Certains programmes étaient particulièrement problématiques. Seuls 14% des étudiants en droit ont obtenu leur diplôme dans des programmes qui réussiraient, tandis que près de 70% ont obtenu leur diplôme dans des programmes qui échoueraient.

Parce que les données du College Scorecard diffèrent de celles utilisées par le Département de l'éducation pour mettre en œuvre la règle de l'emploi rémunéré, Gillen a reconnu avoir apporté un certain nombre d'ajustements techniques.

Douglas Webber, directeur des études supérieures et professeur agrégé au département d'économie de l'Université Temple et à l'Institut d'économie du travail, et Robert Kelchen, professeur agrégé au département de leadership, de gestion et de politique de l'éducation de l'Université de Seton Hall, ont déclaré dans des courriels que la méthodologie de Gillen semblait "raisonnable."

Les collèges à but lucratif ont déclaré que les données montraient qu'il ne fallait pas les distinguer. «Il existe des programmes problématiques dans tous les secteurs», a déclaré Steve Gunderson, président et chef de la direction de Career Education Colleges and Universities, l'association représentant les établissements privés à but lucratif. Cependant, il ne s’attendait pas à une rupture de l’impasse.

"La partisanerie qui a divisé le pays est entrée dans l'enseignement supérieur", a déclaré Gunderson.

La College Affordability Act adoptée par les démocrates au comité de l'éducation et du travail de la Chambre en octobre rétablirait la règle de l'emploi rémunéré – mais uniquement pour les institutions à but lucratif.

Les groupes de défense ont déploré que l’abrogation par DeVos de la règle de l’emploi rémunéré ait supprimé la responsabilité des institutions à faible rendement à but lucratif. "La règle de l'emploi rémunéré était un règlement de bon sens qui obligeait les écoles à fournir de la valeur aux emprunteurs étudiants fédéraux.
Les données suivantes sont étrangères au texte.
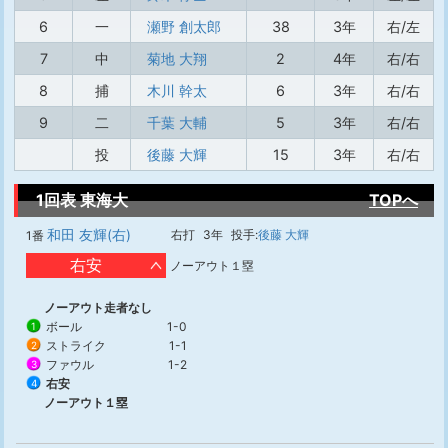
6
一
瀬野 創太郎
38
3年
右/左
7
中
菊地 大翔
2
4年
右/右
8
捕
木川 幹太
6
3年
右/右
9
二
千葉 大輔
5
3年
右/右
投
後藤 大輝
15
3年
右/右
1回表 東海大
TOPへ
和田 友輝(右)
右打
3年
投手:
後藤 大輝
1番
右安
ノーアウト１塁
ノーアウト走者なし
ボール
1-0
1
ストライク
1-1
2
ファウル
1-2
3
右安
4
ノーアウト１塁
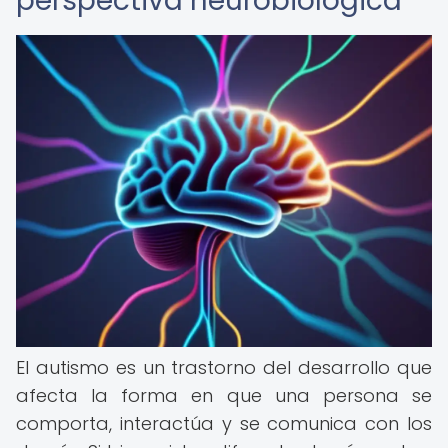
perspectiva neurobiológica
El autismo es un trastorno del desarrollo que
afecta la forma en que una persona se
comporta, interactúa y se comunica con los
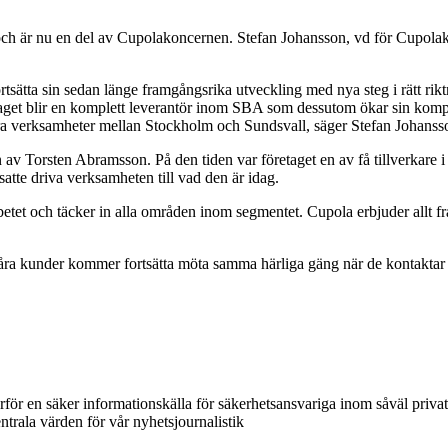
och är nu en del av Cupolakoncernen. Stefan Johansson, vd för Cupolak
ätta sin sedan länge framgångsrika utveckling med nya steg i rätt rik
etaget blir en komplett leverantör inom SBA som dessutom ökar sin komp
åra verksamheter mellan Stockholm och Sundsvall, säger Stefan Johanss
n av Torsten Abramsson. På den tiden var företaget en av få tillverkare
te driva verksamheten till vad den är idag.
tet och täcker in alla områden inom segmentet. Cupola erbjuder allt f
a kunder kommer fortsätta möta samma härliga gäng när de kontaktar oss.
ärför en säker informationskälla för säkerhetsansvariga inom såväl priva
ntrala värden för vår nyhetsjournalistik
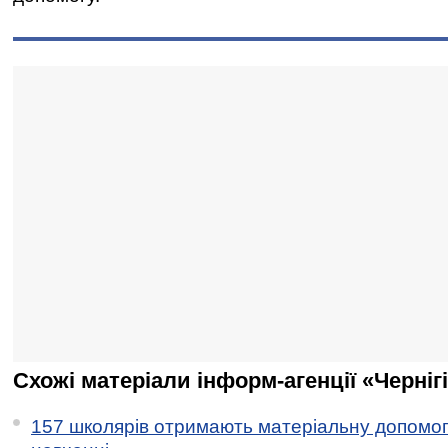
Схожі матеріали інформ-агенції «Черніг
157 школярів отримають матеріальну допомогу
Elle s'appliquait à tous les programmes de formation professionnelle, y compris ceux des écoles publiques et à but non lucratif, ainsi qu'aux programmes menant à un diplôme à but lucratif lorsque les preuves le prouvaient. les étudiants souffraient de résultats de prêts terribles tandis que les propriétaires et les actionnaires s'enrichissaient en dollars de prêts étudiants ", a déclaré dans un communiqué Abby Shafroth, avocate au National Consumer Law Center.

Lynn Pasquerella, présidente de l'Association of American Colleges and Universities, a déclaré dans un entretien téléphonique qu'elle serait opposée à l'extension d'une règle de l'emploi rémunéré aux institutions publiques. La règle était axée sur les établissements à but lucratif, car certains ont induit les étudiants en erreur quant à la possibilité d'obtenir des emplois bien rémunérés. D'autres régimes de responsabilité, y compris les conseils d'administration et les accréditateurs, dans les institutions publiques et privées à but non lucratif, protègent déjà les étudiants, a-t-elle déclaré.

Placer des règles sur les institutions publiques «exacerberait davantage le faux discours selon lequel la valeur du collège ne concerne que l'emploi», a-t-elle déclaré.